Introduction Flashcards
Non-Technical Definition: Statistical Learning
A broad set of tools for understanding and extracting information from data.
Non-Technical Definition: Supervised Learning
Methods for predicting an output (response) based on one or more inputs (predictors) when the correct output is known.
Non-Technical Definition: Unsupervised Learning
Methods for finding structure in data with inputs but no known or labeled output.
Definition: Regression Problem
Predicting a continuous (quantitative) response.
Definition: Classification Problem
Predicting a discrete (qualitative) output variable.
What is Dimension Reduction?
Summarizing or transforming high-dimensional data into fewer dimensions while retaining key information.

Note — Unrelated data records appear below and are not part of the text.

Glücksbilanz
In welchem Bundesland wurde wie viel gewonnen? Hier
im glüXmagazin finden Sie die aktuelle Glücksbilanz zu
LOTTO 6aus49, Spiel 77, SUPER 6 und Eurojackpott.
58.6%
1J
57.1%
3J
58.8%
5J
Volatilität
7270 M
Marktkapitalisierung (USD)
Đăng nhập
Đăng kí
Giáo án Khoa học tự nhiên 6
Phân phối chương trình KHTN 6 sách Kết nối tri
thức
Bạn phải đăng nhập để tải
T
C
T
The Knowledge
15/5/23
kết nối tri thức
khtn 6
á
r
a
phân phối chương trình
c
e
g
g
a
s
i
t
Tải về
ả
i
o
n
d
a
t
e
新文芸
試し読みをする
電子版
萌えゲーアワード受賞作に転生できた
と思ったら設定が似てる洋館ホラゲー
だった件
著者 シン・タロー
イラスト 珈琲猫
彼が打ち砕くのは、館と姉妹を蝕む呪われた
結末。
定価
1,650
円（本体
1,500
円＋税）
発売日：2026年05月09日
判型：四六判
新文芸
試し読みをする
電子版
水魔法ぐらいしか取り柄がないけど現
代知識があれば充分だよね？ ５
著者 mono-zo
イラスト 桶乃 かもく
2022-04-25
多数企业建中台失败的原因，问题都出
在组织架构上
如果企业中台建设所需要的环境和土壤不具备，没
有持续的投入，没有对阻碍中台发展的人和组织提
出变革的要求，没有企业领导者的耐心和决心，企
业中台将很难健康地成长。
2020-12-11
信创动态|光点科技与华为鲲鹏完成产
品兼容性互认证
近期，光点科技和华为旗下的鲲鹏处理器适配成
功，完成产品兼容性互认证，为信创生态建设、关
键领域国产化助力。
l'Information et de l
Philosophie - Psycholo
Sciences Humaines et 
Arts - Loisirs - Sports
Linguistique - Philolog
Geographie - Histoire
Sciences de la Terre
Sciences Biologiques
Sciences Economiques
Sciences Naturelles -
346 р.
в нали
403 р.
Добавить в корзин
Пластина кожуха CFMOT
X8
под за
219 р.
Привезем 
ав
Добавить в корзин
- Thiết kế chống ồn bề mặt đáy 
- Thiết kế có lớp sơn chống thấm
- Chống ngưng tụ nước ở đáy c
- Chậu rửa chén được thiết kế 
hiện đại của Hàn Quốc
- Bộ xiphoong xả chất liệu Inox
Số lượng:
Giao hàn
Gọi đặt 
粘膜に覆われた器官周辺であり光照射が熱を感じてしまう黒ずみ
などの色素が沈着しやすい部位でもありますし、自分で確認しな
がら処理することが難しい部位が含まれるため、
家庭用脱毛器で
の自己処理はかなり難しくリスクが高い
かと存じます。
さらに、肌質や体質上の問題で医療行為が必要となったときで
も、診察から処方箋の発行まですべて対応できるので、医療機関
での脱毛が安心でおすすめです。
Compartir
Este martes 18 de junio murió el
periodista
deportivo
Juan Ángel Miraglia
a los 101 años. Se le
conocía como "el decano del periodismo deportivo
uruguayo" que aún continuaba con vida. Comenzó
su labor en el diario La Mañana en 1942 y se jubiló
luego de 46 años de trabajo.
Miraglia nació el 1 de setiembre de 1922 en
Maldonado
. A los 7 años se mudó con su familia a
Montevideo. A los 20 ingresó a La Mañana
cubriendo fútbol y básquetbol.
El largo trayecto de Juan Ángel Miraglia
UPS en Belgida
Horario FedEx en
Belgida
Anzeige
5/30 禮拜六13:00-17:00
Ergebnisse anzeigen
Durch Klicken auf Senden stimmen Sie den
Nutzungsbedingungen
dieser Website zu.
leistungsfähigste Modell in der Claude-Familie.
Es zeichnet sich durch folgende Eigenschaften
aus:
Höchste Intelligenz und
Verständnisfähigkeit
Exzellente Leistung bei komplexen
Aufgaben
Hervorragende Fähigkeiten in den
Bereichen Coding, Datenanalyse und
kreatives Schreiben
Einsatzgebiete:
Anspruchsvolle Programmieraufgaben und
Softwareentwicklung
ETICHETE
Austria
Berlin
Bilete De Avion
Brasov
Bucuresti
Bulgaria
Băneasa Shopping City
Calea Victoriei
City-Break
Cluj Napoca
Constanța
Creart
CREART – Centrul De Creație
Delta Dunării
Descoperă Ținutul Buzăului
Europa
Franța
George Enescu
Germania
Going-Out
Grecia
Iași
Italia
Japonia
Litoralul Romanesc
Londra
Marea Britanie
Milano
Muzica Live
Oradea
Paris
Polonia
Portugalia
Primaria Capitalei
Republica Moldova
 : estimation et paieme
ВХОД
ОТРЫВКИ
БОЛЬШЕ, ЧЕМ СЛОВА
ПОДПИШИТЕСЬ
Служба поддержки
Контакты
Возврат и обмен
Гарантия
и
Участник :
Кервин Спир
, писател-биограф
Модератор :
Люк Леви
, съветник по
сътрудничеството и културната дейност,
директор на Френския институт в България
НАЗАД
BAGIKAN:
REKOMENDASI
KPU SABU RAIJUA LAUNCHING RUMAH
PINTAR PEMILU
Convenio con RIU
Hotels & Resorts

Difference Between Classification and Regression
Classification predicts a discrete category (e.g. ‘Up’ or ‘Down’), while regression predicts a numeric value.
Key Premise of ISLR #1
Statistical learning methods are broadly useful across many fields, not just statistics.
Key Premise of ISLR #2
Statistical learning should not be seen as a ‘black box’; understanding the assumptions and trade-offs is crucial.
Key Premise of ISLR #3
We need not master the deep mathematical details to effectively use these methods.
Key Premise of ISLR #4
Practical real-world applications are the main focus, with hands-on labs demonstrating methods in R.
Notation: n and p
n is the number of observations in a data set; p is the number of variables (features).
Matrix Representation of Data X
X is an n×p matrix, where each row is an observation and each column is a variable.
Definition: Transpose of a Matrix (X^T)
A matrix whose rows are the columns of the original matrix (and vice versa).
Notation: y_i
The i-th observation of the response variable we wish to predict.
Matrix Multiplication Requirement
You can only multiply A (of size r×d) and B (of size d×s) if the number of columns in A equals the number of rows in B.
Formula for (AB)_{ij}
The (i, j) element of AB is the sum of the products of corresponding elements from row i of A and column j of B.
Distinction Between Bold/Capital vs Lower-Case Font
Bold capitals (e.g., A) are matrices, lower-case bold (e.g., a) are n-length vectors, lower-case normal (e.g., a) are scalars or feature vectors, and capital normal (e.g., A) can denote random variables.
Linear vs. Non-Linear Methods
Linear methods assume a linear relationship between predictors and response; non-linear methods can capture more complex, flexible relationships.
Examples of Non-Linear Approaches
Tree-based methods (bagging, boosting, random forests), support vector machines, and generalized additive models.